Todos nos quejamos siempre por algo. Por ejemplo, mi queja podría ser del tipo C, mas hay quienes dicen no conocerla y hasta se muestran preocupados por mi extraño e inusual reclamo. Yo insisto en explicarla y en conseguir su apoyo, pero, se alejan con algún pretexto de mi lado como si se tratara de un despropósito o de un injustificado anatema. Un vecino me sugirió no complicarme la vida y que a cambio planteara descontentos comunes como los tipo F o los tipo Z; pero, no. Mi reclamo es auténtico, personal y lleno de profunda convicción patriótica.
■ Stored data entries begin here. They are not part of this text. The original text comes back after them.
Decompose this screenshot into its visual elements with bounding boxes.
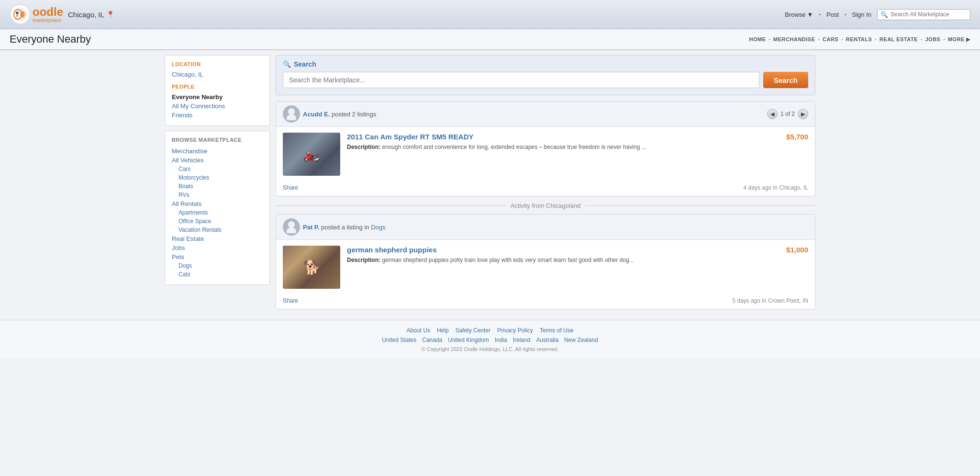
nav-dot-2: •: [845, 12, 846, 17]
browse-marketplace-label: BROWSE MARKETPLACE: [172, 137, 263, 143]
sidebar-item-jobs[interactable]: Jobs: [172, 243, 263, 252]
search-icon: 🔍: [880, 11, 888, 18]
logo[interactable]: oodle marketplace: [10, 4, 63, 25]
header-search-box[interactable]: 🔍: [877, 9, 970, 20]
location-text: Chicago, IL: [68, 11, 104, 19]
poster-info-1: Acudd E. posted 2 listings: [283, 105, 376, 123]
pagination-1: ◀ 1 of 2 ▶: [767, 109, 808, 119]
listing-title-2[interactable]: german shepherd puppies: [347, 246, 437, 254]
listing-body-2: 🐕 german shepherd puppies $1,000 Descrip…: [276, 240, 815, 295]
nav-more[interactable]: MORE ▶: [948, 36, 970, 43]
footer-copyright: © Copyright 2022 Oodle Holdings, LLC. Al…: [10, 346, 970, 352]
dog-image: 🐕: [283, 246, 340, 289]
footer-country-au[interactable]: Australia: [536, 337, 558, 343]
sub-header: Everyone Nearby HOME • MERCHANDISE • CAR…: [0, 29, 980, 50]
poster-category-2[interactable]: Dogs: [371, 224, 385, 231]
poster-info-2: Pat P. posted a listing in Dogs: [283, 218, 386, 236]
listing-image-1[interactable]: 🏍️: [283, 133, 340, 176]
share-link-1[interactable]: Share: [283, 184, 298, 191]
footer-country-ca[interactable]: Canada: [422, 337, 442, 343]
marketplace-search-input[interactable]: [283, 72, 759, 88]
browse-nav[interactable]: Browse ▼: [785, 11, 813, 18]
footer-help[interactable]: Help: [437, 327, 449, 334]
footer-about[interactable]: About Us: [407, 327, 430, 334]
poster-action-2: posted a listing in: [321, 224, 371, 231]
prev-page-btn[interactable]: ◀: [767, 109, 778, 119]
listing-details-2: german shepherd puppies $1,000 Descripti…: [347, 246, 808, 264]
listing-price-2: $1,000: [786, 246, 808, 254]
share-link-2[interactable]: Share: [283, 297, 298, 304]
post-link[interactable]: Post: [826, 11, 839, 18]
divider-line-left: [276, 205, 506, 206]
footer-country-nz[interactable]: New Zealand: [564, 337, 598, 343]
nav-home[interactable]: HOME: [749, 36, 766, 42]
listing-card-2: Pat P. posted a listing in Dogs 🐕 german…: [276, 214, 815, 309]
listing-time-2: 5 days ago in Crown Point, IN: [732, 297, 808, 304]
sidebar-item-pets[interactable]: Pets: [172, 252, 263, 261]
sidebar-item-real-estate[interactable]: Real Estate: [172, 234, 263, 243]
logo-marketplace: marketplace: [33, 18, 63, 23]
header: oodle marketplace Chicago, IL 📍 Browse ▼…: [0, 0, 980, 29]
next-page-btn[interactable]: ▶: [798, 109, 808, 119]
header-left: oodle marketplace Chicago, IL 📍: [10, 4, 114, 25]
nav-merchandise[interactable]: MERCHANDISE: [773, 36, 815, 42]
sidebar-item-rvs[interactable]: RVs: [172, 191, 263, 199]
footer-privacy[interactable]: Privacy Policy: [497, 327, 533, 334]
poster-name-2[interactable]: Pat P.: [303, 224, 319, 231]
listing-footer-2: Share 5 days ago in Crown Point, IN: [276, 295, 815, 309]
listing-image-2[interactable]: 🐕: [283, 246, 340, 289]
svg-point-9: [287, 227, 296, 233]
search-button[interactable]: Search: [763, 72, 808, 88]
footer-safety[interactable]: Safety Center: [456, 327, 490, 334]
listing-title-1[interactable]: 2011 Can Am Spyder RT SM5 READY: [347, 133, 474, 141]
search-panel-title: 🔍 Search: [283, 60, 808, 68]
footer-country-ie[interactable]: Ireland: [513, 337, 531, 343]
sidebar-item-apartments[interactable]: Apartments: [172, 208, 263, 217]
svg-point-6: [288, 108, 295, 115]
sidebar-item-everyone-nearby[interactable]: Everyone Nearby: [172, 92, 263, 102]
sidebar-item-boats[interactable]: Boats: [172, 182, 263, 191]
avatar-1: [283, 105, 300, 123]
sidebar-item-vacation-rentals[interactable]: Vacation Rentals: [172, 226, 263, 234]
nav-dot: •: [769, 37, 771, 42]
nav-dot: •: [875, 37, 877, 42]
sidebar-item-cars[interactable]: Cars: [172, 165, 263, 173]
footer-terms[interactable]: Terms of Use: [540, 327, 574, 334]
chevron-down-icon: ▼: [807, 11, 813, 18]
nav-cars[interactable]: CARS: [823, 36, 838, 42]
sidebar-item-cats[interactable]: Cats: [172, 270, 263, 279]
header-search-input[interactable]: [891, 11, 967, 18]
page-indicator: 1 of 2: [780, 111, 795, 117]
svg-point-7: [287, 114, 296, 120]
nav-jobs[interactable]: JOBS: [925, 36, 940, 42]
nav-rentals[interactable]: RENTALS: [846, 36, 872, 42]
sidebar-item-friends[interactable]: Friends: [172, 111, 263, 120]
listing-card-1: Acudd E. posted 2 listings ◀ 1 of 2 ▶ 🏍️…: [276, 101, 815, 196]
svg-point-5: [16, 15, 18, 17]
logo-icon: [10, 4, 31, 25]
footer-country-us[interactable]: United States: [382, 337, 416, 343]
nav-dot: •: [841, 37, 843, 42]
listing-header-2: Pat P. posted a listing in Dogs: [276, 215, 815, 240]
nav-real-estate[interactable]: REAL ESTATE: [880, 36, 918, 42]
sidebar-item-office-space[interactable]: Office Space: [172, 217, 263, 226]
search-icon: 🔍: [283, 60, 291, 68]
svg-point-8: [288, 221, 295, 228]
sidebar-item-all-rentals[interactable]: All Rentals: [172, 199, 263, 208]
location-display[interactable]: Chicago, IL 📍: [68, 11, 114, 19]
sidebar-item-all-my-connections[interactable]: All My Connections: [172, 102, 263, 111]
footer-country-in[interactable]: India: [495, 337, 507, 343]
divider-text: Activity from Chicagoland: [511, 202, 581, 209]
browse-label: Browse: [785, 11, 805, 18]
people-label: PEOPLE: [172, 84, 263, 90]
footer-country-uk[interactable]: United Kingdom: [448, 337, 489, 343]
listing-body-1: 🏍️ 2011 Can Am Spyder RT SM5 READY $5,70…: [276, 127, 815, 181]
poster-name-1[interactable]: Acudd E.: [303, 111, 330, 118]
signin-link[interactable]: Sign In: [852, 11, 871, 18]
sidebar-item-motorcycles[interactable]: Motorcycles: [172, 173, 263, 182]
nav-dot: •: [943, 37, 945, 42]
sidebar-item-dogs[interactable]: Dogs: [172, 261, 263, 270]
sidebar-item-merchandise[interactable]: Merchandise: [172, 147, 263, 156]
sidebar-item-all-vehicles[interactable]: All Vehicles: [172, 156, 263, 165]
sidebar-location-value[interactable]: Chicago, IL: [172, 70, 263, 79]
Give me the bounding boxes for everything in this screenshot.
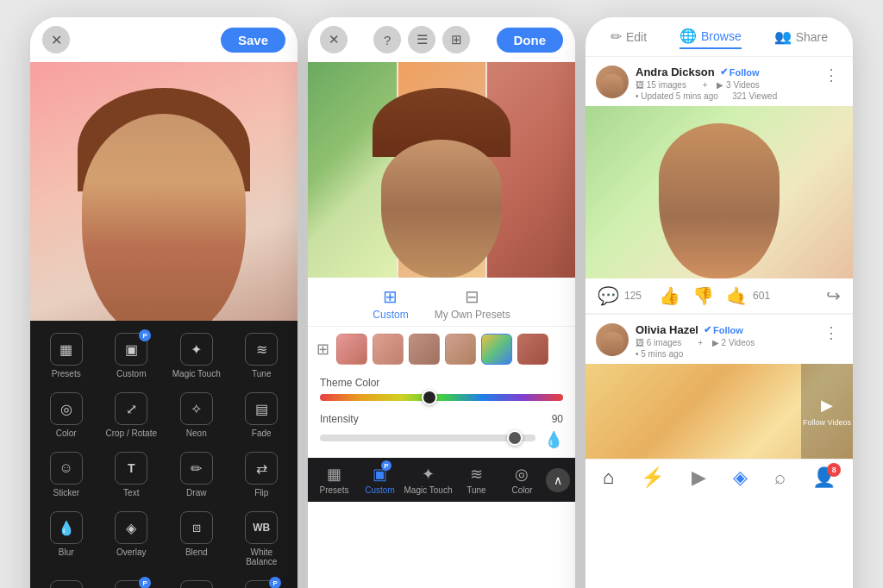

Soy una persona crítica y altamente racional que no concibe el caos y el desorden institucional en el cual vivimos; además, siento que es mi deber como ciudadano honrado de este país declarar abiertamente mi inconformidad y buscar una solución por tanto tiempo anhelada por todos. Lo mío no es la querella ni el berrinche de aquel a quien las cosas no le salen como piensa. No. ¡Qué tontería! Esas son –precisamente- quejas tipo A, muy conocidas y practicadas (excúsenme las damas) por el mal llamado sexo débil. Mi denuncia -repito- es de un orden superior y ello exige de una estrategia apropiada distinta a las vías de hecho. Tendré que plegarme a normas y trámites legales como llenar requisitos, diligenciar papeleos y asistir a audiencias. Pues, bien, si así ha de ser la manera como pueda derrotar el sistema y lograr que mi justa exigencia sea escuchada y tenida en cuenta, lo haré. Es un deber moral y no soy del tipo de personas que se desalienta ante los primeros obstáculos burocráticos de todo andamiaje político, que bien sabemos se enquista en las sociedades, incluso en las más desarrolladas y democráticas. ¡No, señores!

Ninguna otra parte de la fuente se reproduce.